» **YOUR GOAL**
Search the records below for the line containing "permintaan.". Output that line and all later lines exactly; output nothing else.

Transcribed page contents:
━━━━━━━━━━━━━━━━
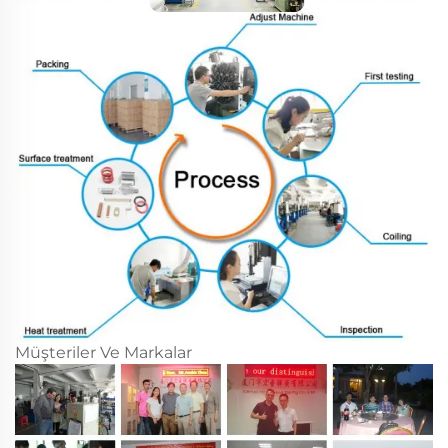
Müşteriler Ve Markalar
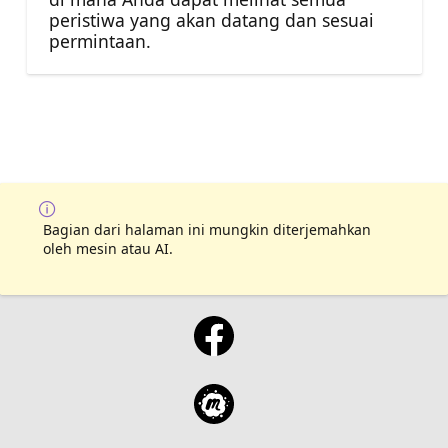
peristiwa yang akan datang dan sesuai
permintaan.
Bagian dari halaman ini mungkin diterjemahkan
oleh mesin atau AI.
━━━━━━━━━━━━━━━━
» **COMPLETED TASK**
permintaan.
Bagian dari halaman ini mungkin diterjemahkan
oleh mesin atau AI.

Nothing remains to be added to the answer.